The safe bet with the two Sound categories is to give them to the same film. Sound engineers do the nominating, but it's mostly actors (who don't necessarily know the difference between the two awards) who do the voting, so they usually pick the same film twice. For the record, "Sound Editing" involves just the effects, while "Sound Mixing" awards the total blend of music, effects, and dialogue. This year, there are four films that overlap in these categories, so we can eliminate Iron Man from Sound Editing and Benjamin Button from Sound Mixing. That leaves The Dark Knight, Slumdog Millionaire, WALL-E, and Wanted.

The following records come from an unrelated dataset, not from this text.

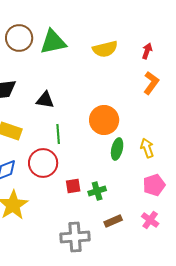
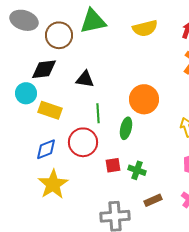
brown circle: (19, 38) -> (59, 35), moved
green ellipse: (117, 149) -> (126, 128), moved
green cross: (97, 191) -> (137, 170), turned 36

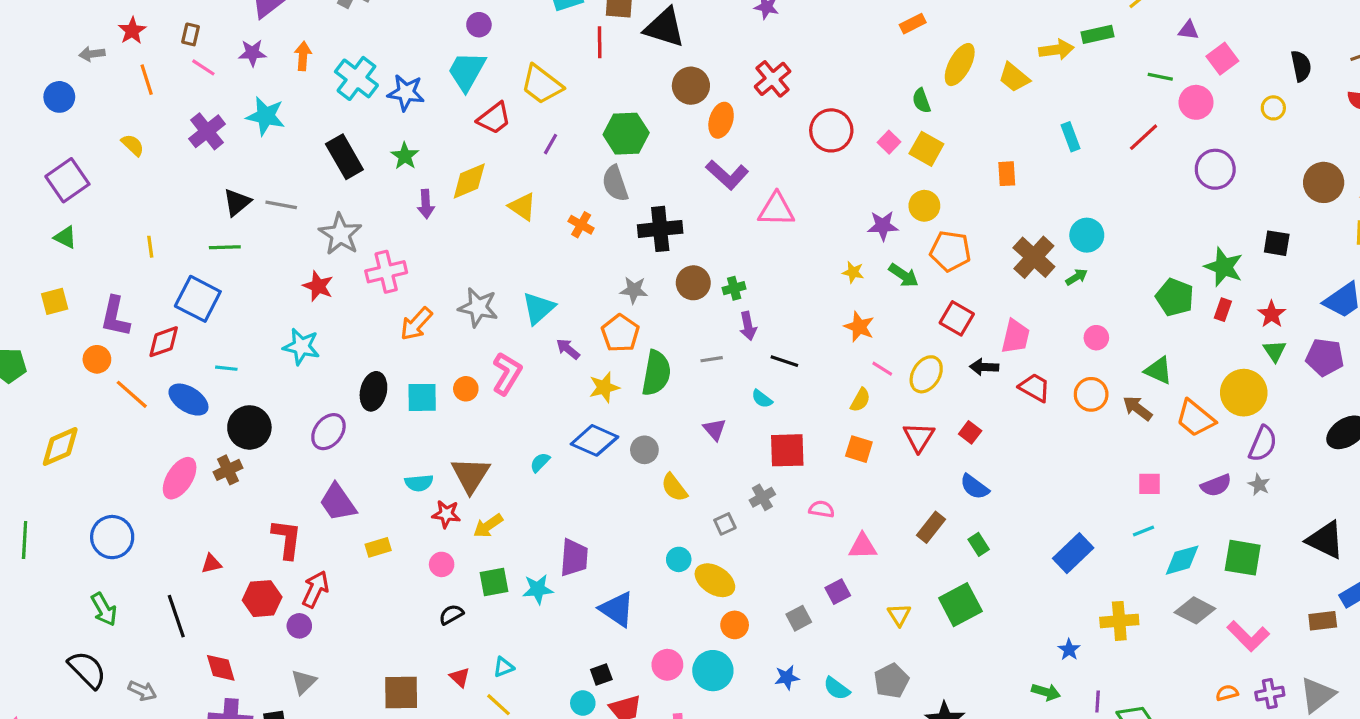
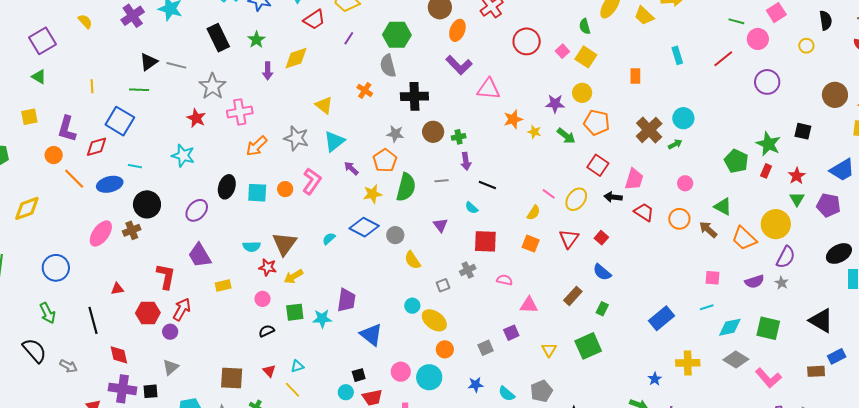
yellow triangle: (522, 207) -> (324, 105), moved
orange star: (859, 327) -> (513, 119), moved, turned 30
blue ellipse: (188, 400) -> (110, 184), turned -50
green rectangle: (979, 544) -> (602, 309), turned 56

The other thing to keep in mind here is that while the Academy loves to honor prestige films, this is the place where big loud blockbusters get rewarded. If they have the opportunity to award a big loud blockbuster with prestige and critical acclaim behind it, all the better. That's how The Bourne Ultimatum and The Matrix won their Oscars. This year, the film that fits that bill is The Dark Knight - the highest grossing movie of the year, critically acclaimed, thought-provoking, good acting, and lots of noisy action.

As for Visual Effects, voters usually look for a film where the effects aren't there for their own sake, but are integrated into the storytelling in a meaningful way. In this case, I think that Benjamin Button's more subtle, character-transforming use of computer elements will trump the flashiness of Iron Man and The Dark Knight, which had more traditional action-film effects.

In the Film Editing category, voters have the option of awarding the stolid workmanship and good storytelling of dramas, (Benjamin Button, Frost/Nixon, and Milk) or flashier high-energy films (Slumdog and The Dark Knight). Guess which ones usually win? While it's possible that The Dark Knight could approach a sweep in the technical categories (like The Matrix did in '99) or that Benjamin Button could pick one up on its road to a sweep, I'm going to pick Slumdog Millionaire. It straddles the best of both worlds: fast-paced action and suspense that expertly cuts between time periods while including dramatic moments with breathtaking transitions. And it has dance numbers. Shiny, happy dance numbers.